Government pledges to revive textile industry

Business
By Mike Kihaki | May 16, 2023
Chiefs and Assistant chiefs in Siaya County receive cotton seed for growing during this rain season. [Mike Kihaki, Standard]

The cotton industry in the country is set to receive a new lease of life after the government pledged to upscale the production of the product in the country.

The government said farmers will receive free chemicals and training to ensure the crop is effectively managed for maximum yields to be realized and is expected to provide enough raw materials for local textile industries and for export.

This is going to be achieved through a collaboration between the State Department for Industrialization and the Ministry of Agriculture and the Rift Vale Textile (Rivatex).

Speaking during the launch of the program in Ahero, Kisumu County, The Principal Secretary for the State Department for Industry, Dr Juma Mukhwana, explained that Kenya produces 28,000 bales of cotton annually against a requirement of 140,000 bales.

"The parks will actively engage in ginning, clothes and textile to create employment opportunities for the youth,'' Dr Mukhwana said.

The PS further said, the government aimed at reviving the one time vibrant textile industry which in the 80's and 90's was dominated by Kicomi, Raymonds, Kenknit and Thika Cotton Mills by addressing the collapsed cotton value chain.

"I challenge the leaders in the Provincial Administration, Members of the County Assembly, youth and women to join the bandwagon and plant BT cotton to enjoy economic benefits," he added.

The government has injected Sh7 billion to modernize Rift Valley Textile mills (Rivatex) and revived Luanda ginnery in Busia, but owing to the collapsed cotton value chain, the facilities were operating below capacity.

To meet the demand, the industries are forced to outsource 80 per cent of the raw material from India, China and the rest of East Africa.

He affirmed that the SDI had embarked on the establishment of County Aggregated Industrial Parks (CAIPs) country wide including in the 24 counties where cotton and textiles will be a flagship industry.

Dr Mukhwana said the initiative will profit farmers in Kisumu, Siaya, Homabay, Migori, Bungoma and Busia counties.

He noted that a vibrant cotton sector will reduce the cost of production per liter of milk and help address the shortage of the commodity in the country.

The PS led his colleagues Kello Harsama, State Department for Crops and Patrick Kilemi, State Department for Co-operatives on different tours distributing cotton seeds in Kisumu, Busia, Bungoma and Siaya counties.

They began an exercise to provide 15.8 tonnes of modified Biotechnology cotton seed worth Sh.51 million to cotton growing Counties in Nyanza and western regions.

The tour brought on board Kisumu Governor, Prof. Anyang' Nyong'o, Paul Otuoma of Busia, Kenneth Lusaka of Bungoma and James Orengo of Siaya.

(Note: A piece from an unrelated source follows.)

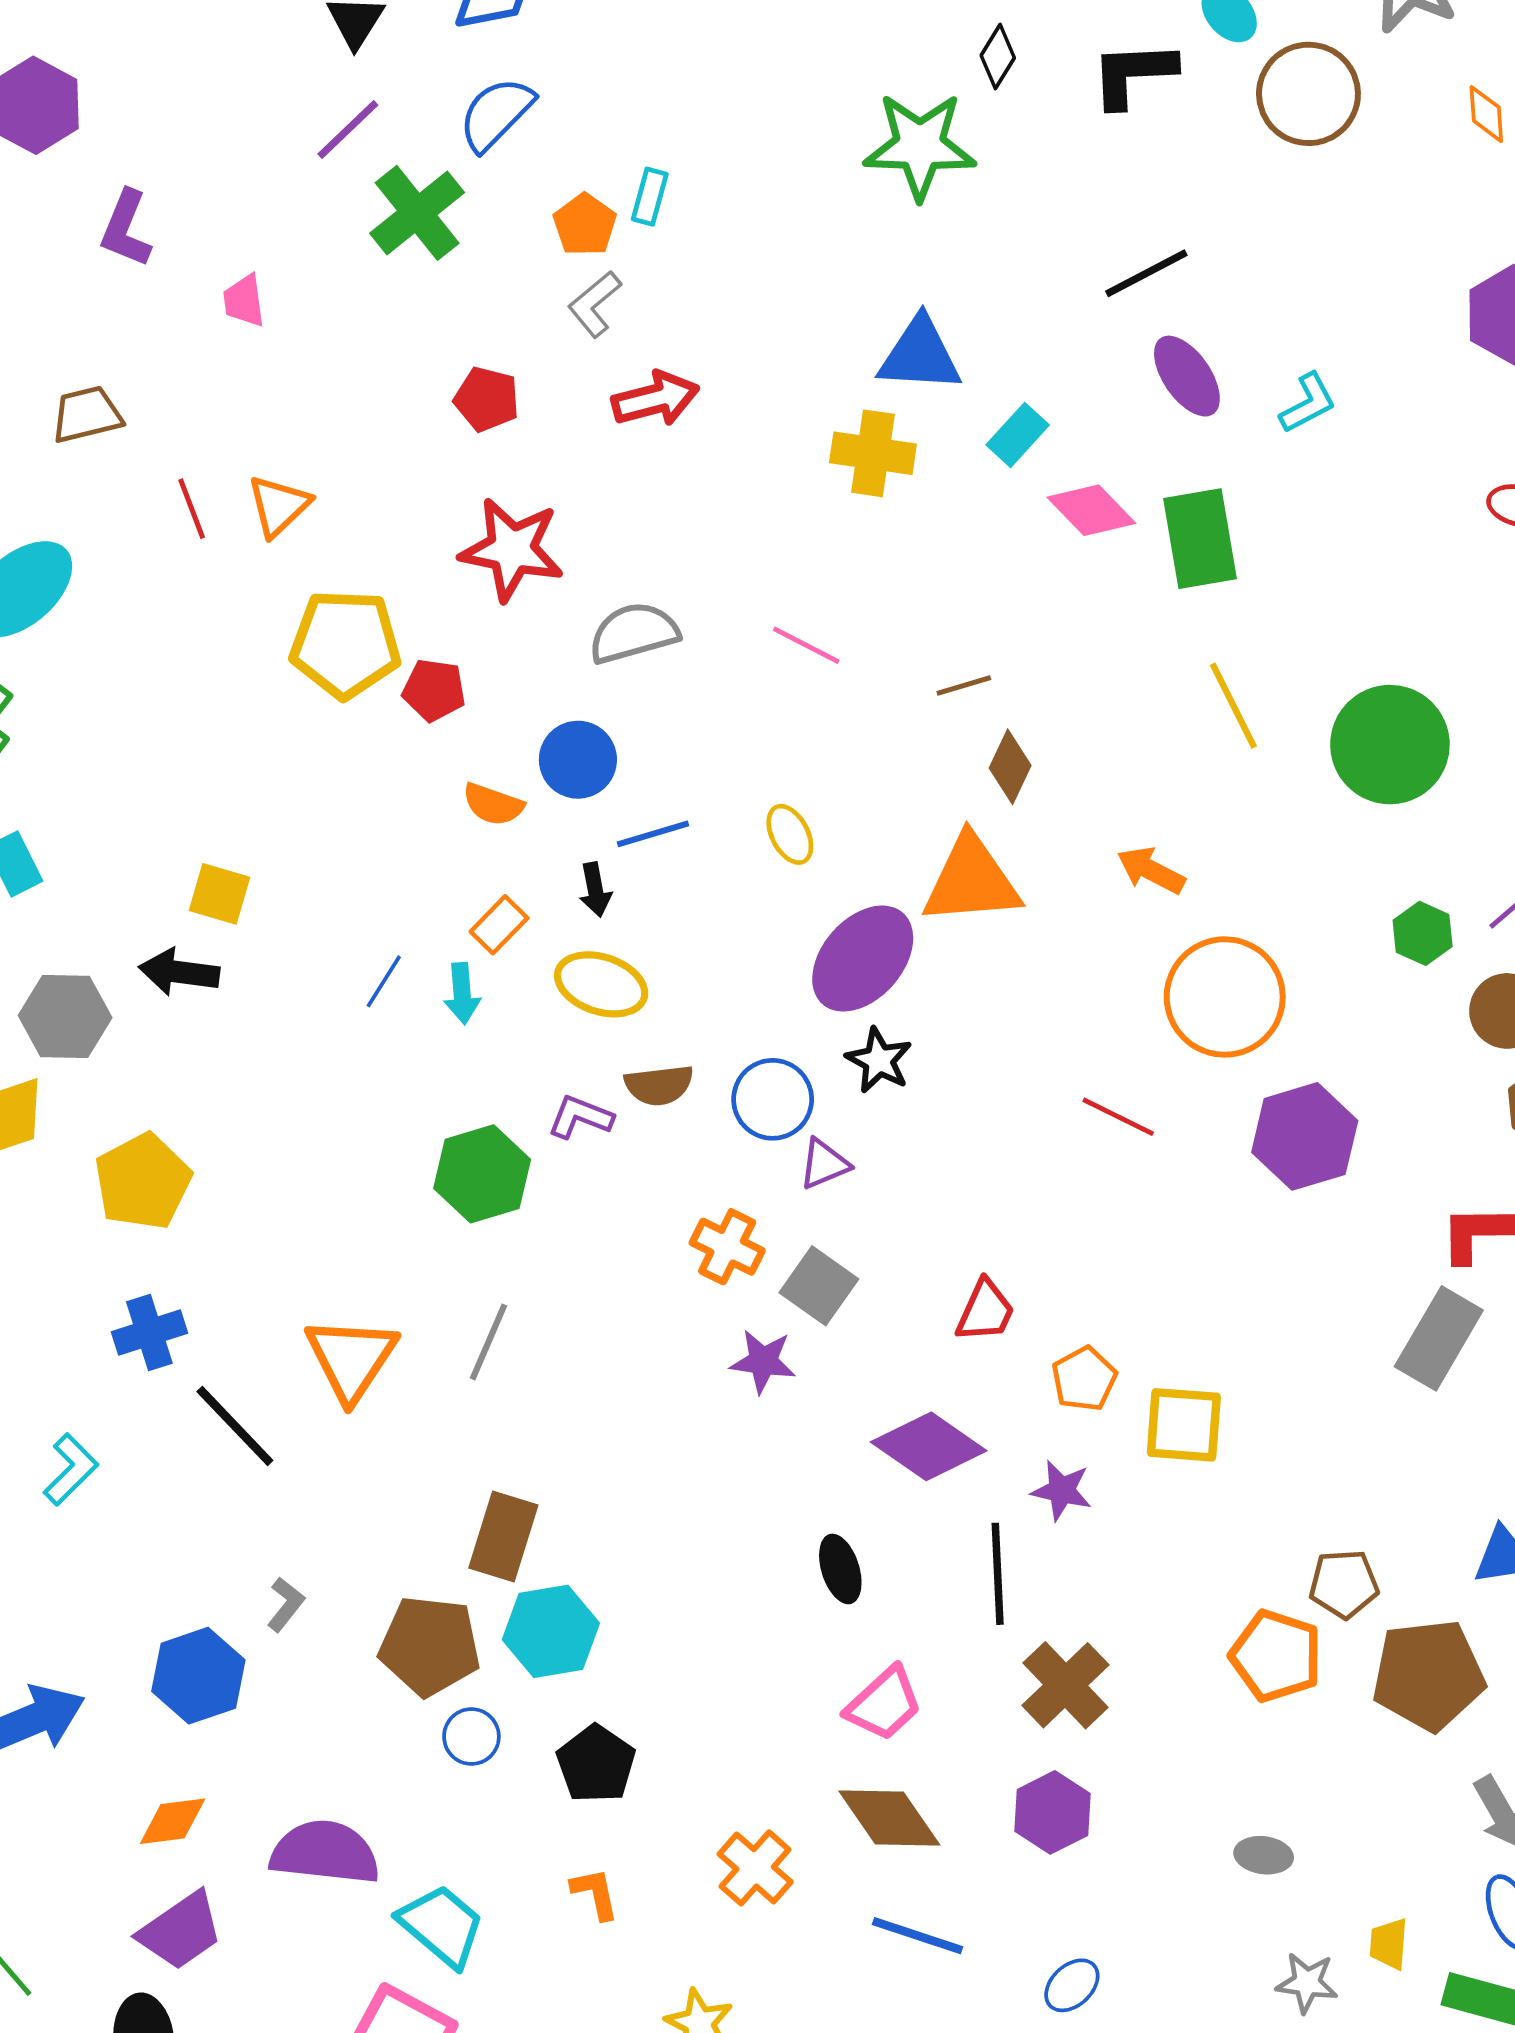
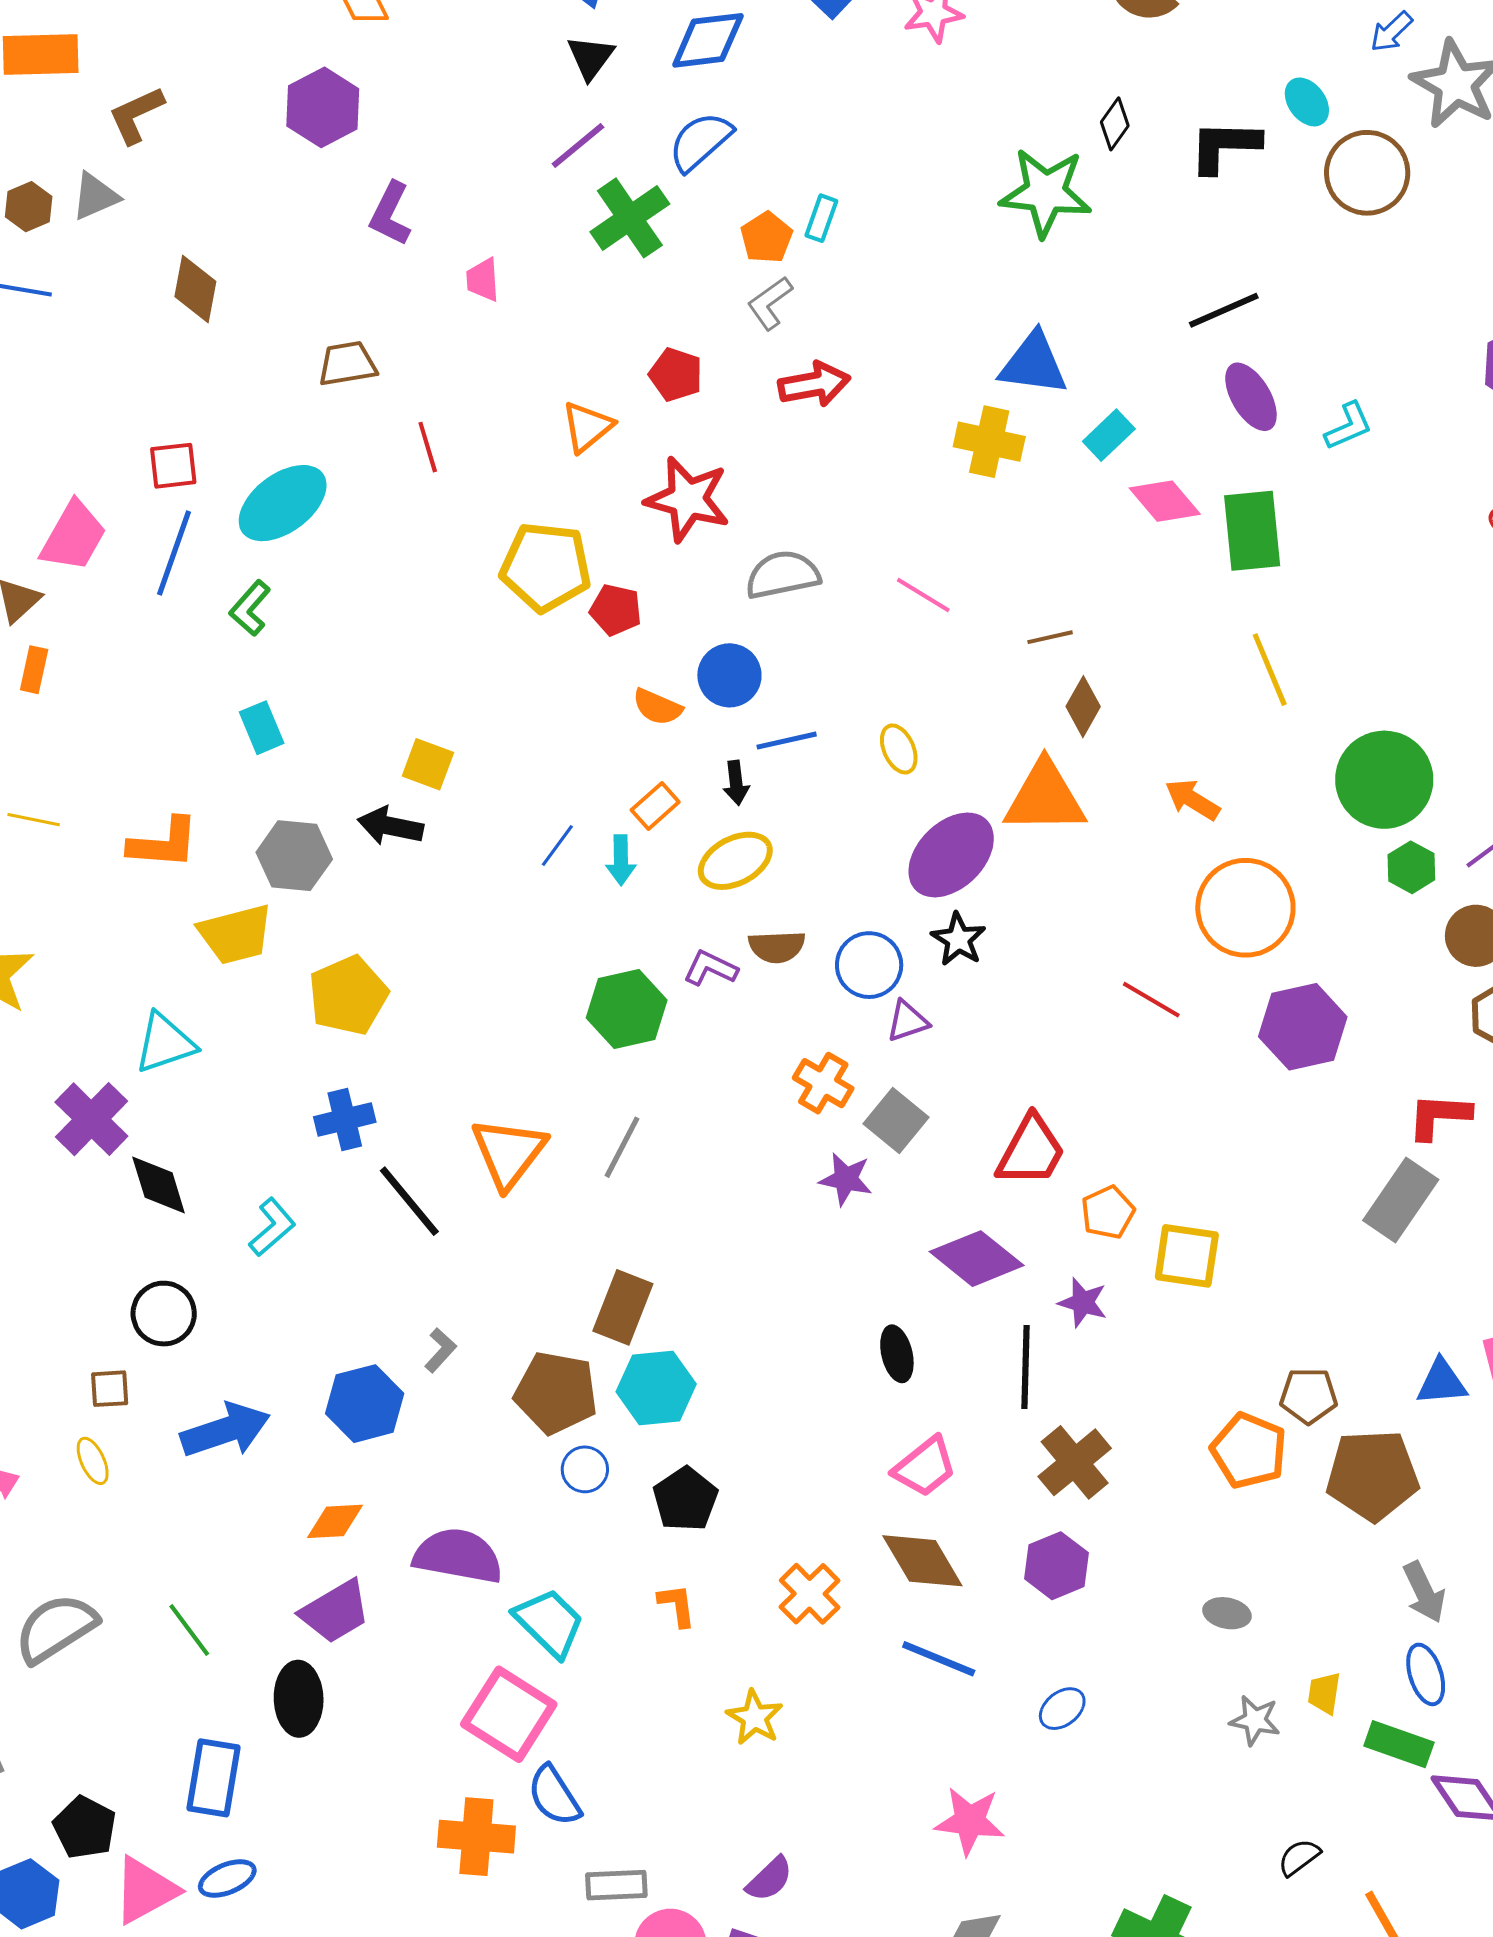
orange triangle: (279, 506) -> (587, 427), moved
green circle: (1390, 745) -> (1384, 780), moved
yellow ellipse: (601, 984) -> (735, 861), turned -50
red trapezoid: (985, 1311) -> (1031, 1151), size x1.4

Kilemi stated that the seeds being distributed through the Savings and Credit Co-operatives (SACCO's) will assist in strengthening the cotton value chain in the country.

"This will have a ripple effect on the dairy sub-sector with the cotton seed cake made readily available for the production of dairy meals," Kilemi said.

Agriculture and Food Authority (AFA) Acting Director General Beatrice Nyamwanu reiterated that the renewed focus to rejuvenate the sector was set to scale up production which presently stands at 3000 metric tonnes.

She confirmed that 20,000 farmers have been registered through the various SACCOs. She added that this is proof that the free seeds initiative will automatically give incentives to more farmers in the sub-sector.

According to the latest Kenya National Bureau of Statistics (KNBS) survey, high production costs and fierce competition from low-cost imports, coupled with low agricultural output, particularly in food crops and the Covid -19 pandemic are cited as the most significant factors responsible for the decelerated development.